(The data):
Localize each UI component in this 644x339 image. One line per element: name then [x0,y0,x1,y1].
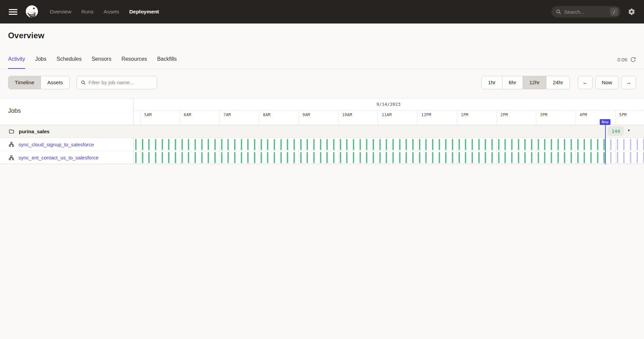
run-tick-success[interactable] [168,152,169,163]
run-tick-success[interactable] [142,139,143,150]
run-tick-success[interactable] [518,152,519,163]
run-tick-scheduled[interactable] [623,139,625,150]
run-tick-success[interactable] [445,139,446,150]
run-tick-scheduled[interactable] [610,139,611,150]
run-tick-success[interactable] [379,152,381,163]
prev-window-button[interactable]: ← [578,76,593,89]
run-tick-success[interactable] [597,152,598,163]
run-tick-scheduled[interactable] [617,152,618,163]
run-tick-success[interactable] [254,139,255,150]
run-tick-success[interactable] [267,139,268,150]
run-tick-success[interactable] [300,139,302,150]
run-tick-success[interactable] [472,152,473,163]
run-tick-success[interactable] [280,139,282,150]
run-tick-success[interactable] [531,139,532,150]
tab-resources[interactable]: Resources [121,56,147,69]
run-tick-success[interactable] [538,152,539,163]
run-tick-success[interactable] [544,139,545,150]
refresh-icon[interactable] [630,57,636,62]
run-tick-success[interactable] [439,139,440,150]
run-tick-success[interactable] [425,152,427,163]
run-tick-success[interactable] [518,139,519,150]
now-button[interactable]: Now [595,76,619,89]
run-tick-success[interactable] [452,139,453,150]
run-tick-success[interactable] [333,139,334,150]
next-window-button[interactable]: → [621,76,636,89]
run-tick-success[interactable] [340,139,341,150]
job-filter-input[interactable] [89,80,153,86]
run-tick-success[interactable] [241,152,242,163]
run-tick-success[interactable] [234,152,235,163]
run-tick-success[interactable] [340,152,341,163]
run-tick-success[interactable] [195,152,196,163]
tab-jobs[interactable]: Jobs [35,56,47,69]
tab-schedules[interactable]: Schedules [56,56,82,69]
run-count-badge[interactable]: 144 [608,126,624,136]
run-tick-scheduled[interactable] [630,152,631,163]
run-tick-success[interactable] [326,139,328,150]
run-tick-success[interactable] [261,152,262,163]
nav-item-runs[interactable]: Runs [82,9,94,15]
run-tick-success[interactable] [168,139,169,150]
run-tick-scheduled[interactable] [610,152,611,163]
run-tick-success[interactable] [392,139,394,150]
run-tick-success[interactable] [439,152,440,163]
run-tick-success[interactable] [577,139,579,150]
run-tick-scheduled[interactable] [617,139,618,150]
run-tick-success[interactable] [293,139,295,150]
run-tick-success[interactable] [241,139,242,150]
range-12hr[interactable]: 12hr [523,76,546,89]
run-tick-success[interactable] [584,139,585,150]
run-tick-success[interactable] [478,152,480,163]
run-tick-success[interactable] [504,139,506,150]
run-tick-success[interactable] [498,139,499,150]
run-tick-success[interactable] [353,152,354,163]
settings-gear-icon[interactable] [628,8,635,15]
tab-activity[interactable]: Activity [8,56,25,69]
nav-item-deployment[interactable]: Deployment [129,9,159,15]
run-tick-success[interactable] [274,152,275,163]
run-tick-success[interactable] [313,152,315,163]
run-tick-success[interactable] [280,152,282,163]
view-toggle-assets[interactable]: Assets [41,76,69,89]
run-tick-success[interactable] [386,152,387,163]
run-tick-success[interactable] [557,152,559,163]
job-name-link[interactable]: sync_ent_contact_us_to_salesforce [18,155,98,160]
run-tick-success[interactable] [326,152,328,163]
run-tick-success[interactable] [300,152,302,163]
hamburger-menu-icon[interactable] [9,9,17,15]
run-tick-success[interactable] [485,139,486,150]
run-tick-success[interactable] [524,152,526,163]
run-tick-success[interactable] [155,152,156,163]
run-tick-success[interactable] [208,139,209,150]
run-tick-success[interactable] [274,139,275,150]
run-tick-success[interactable] [201,152,203,163]
run-tick-success[interactable] [221,139,222,150]
run-tick-success[interactable] [135,152,137,163]
global-search-input[interactable]: Search... / [551,6,621,17]
run-tick-success[interactable] [432,139,433,150]
run-tick-success[interactable] [181,152,183,163]
run-tick-success[interactable] [511,139,513,150]
run-tick-success[interactable] [491,139,493,150]
run-tick-success[interactable] [399,139,400,150]
run-tick-success[interactable] [399,152,400,163]
run-tick-success[interactable] [379,139,381,150]
run-tick-success[interactable] [267,152,268,163]
run-tick-success[interactable] [392,152,394,163]
run-tick-success[interactable] [346,139,347,150]
run-tick-success[interactable] [577,152,579,163]
run-tick-success[interactable] [346,152,347,163]
run-tick-success[interactable] [412,139,414,150]
run-tick-success[interactable] [135,139,137,150]
run-tick-success[interactable] [227,139,229,150]
run-tick-success[interactable] [406,139,407,150]
caret-down-icon[interactable]: ▾ [628,128,630,133]
run-tick-success[interactable] [491,152,493,163]
run-tick-success[interactable] [571,152,572,163]
run-tick-success[interactable] [538,139,539,150]
run-tick-success[interactable] [333,152,334,163]
run-tick-success[interactable] [360,139,361,150]
run-tick-success[interactable] [432,152,433,163]
run-tick-success[interactable] [465,139,466,150]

(Exercise): Look for the string "icon" in the records, and copy every line where it is found.

(Written solution):
refresh-icon[interactable] [630,57,636,62]
settings-gear-icon[interactable] [628,8,635,15]
hamburger-menu-icon[interactable] [9,9,17,15]
caret-down-icon[interactable]: ▾ [628,128,630,133]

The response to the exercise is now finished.